U.S. William Lacy Swing, left, Director General of the International Organization for Migration, IOM, Mark Lowcock, center, U.N. Emergency Relief Coordinator, and U.N. High Commissioner for Refugees, UNHCR, Italian Filippo Grandi, right, listen to a journalist's question, during a press briefing after the Pledging Conference for the Rohingya Refugee Crisis, at the European headquarters of the United Nations in Geneva, Switzerland, Monday, Oct. 23, 2017. (Salvatore Di Nolfi/Keystone via AP)

GENEVA — Governments and international donors pledged $234 million on yesterday to help over 600,000 Rohingya people who have fled violence in Myanmar into neighboring Bangladesh over the last two months.

The head of the UN's aid coordination agency said a one-day conference co-hosted by the European Union and Kuwait's government had taken important strides in meeting a recent UN target for $434 million in aid for Rohingya refugees through February. At the start of the conference $116 million had been committed already.

Mark Lowcock, head of the UN Office for the Coordination of Humanitarian Affairs, told reporters that new pledges yesterday brought the total to $340 million.

However, OCHA spokeswoman Vanessa Huguenin clarified later that while all that money was destined for the Rohingya crisis response, not all was going to UN programs: Some would help the Red Cross response or bilateral programs outside the United Nations, she said in an e-mail.

Lowcock said more contributions were still expected, though he added he wasn't able to immediately specify whether those would come in yesterday or at a later date.

Speaking to conference attendees as the session opened, Lowcock lamented a "humanitarian and human rights nightmare" faced by Rohingya refugees in Bangladesh.

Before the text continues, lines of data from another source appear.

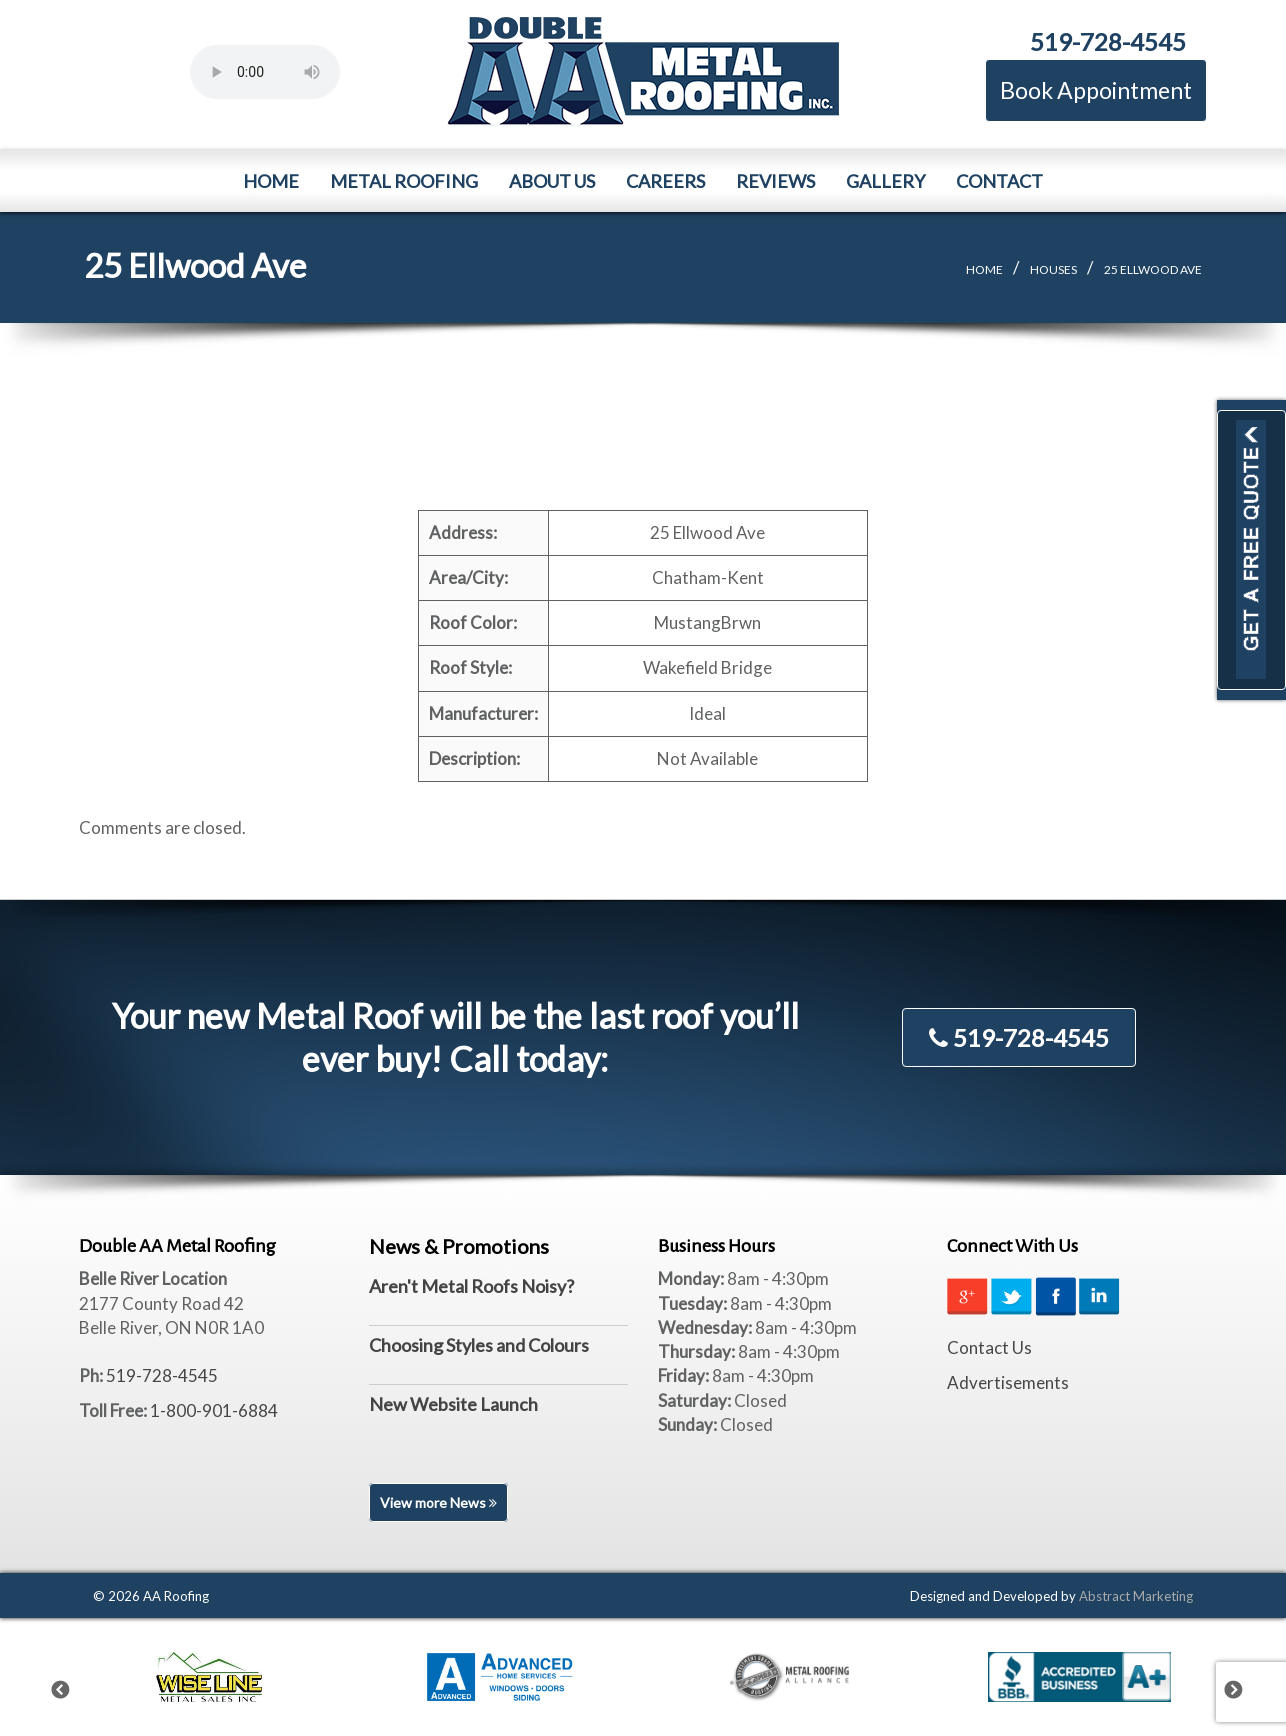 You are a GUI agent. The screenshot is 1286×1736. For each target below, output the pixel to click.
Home (271, 181)
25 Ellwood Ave (1153, 269)
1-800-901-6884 (214, 1410)
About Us (552, 181)
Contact (999, 181)
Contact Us (989, 1347)
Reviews (775, 181)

He said the main focus of the event was "mobilizing resources to save lives and protect people."

The UN refugee agency, UNHCR, said earlier yesterday that an estimated 603,000 people have fled into Bangladesh since security forces in neighboring Myanmar launched a violent crackdown against them on Aug. 25 in the wake of militant attacks.

The influx comes on top of hundreds of thousands of Rohingya who had fled into Bangladesh previously.

Lowcock also didn't rule out that UN officials could launch a new appeal to "generous" donors again in the future, depending on how circumstances develop.

Standing beside Lowcock, Director-General William Swing of the International Organization for Migration — who was fresh off a trip to the region — said that based on current trends, "the numbers are expected to exceed a million fairly shortly."

Over half of those who have fled in the latest wave are children.

The scorched-earth campaign by Myanmar's security forces has involved killings, rape and the burning of entire villages. Myanmar's government has said it was responding to attacks by Muslim insurgents, but the United Nations and others have said the response was disproportionate.

The UN human rights chief, Zeid Ra'ad al-Hussein, has decried a "textbook example of ethnic cleansing."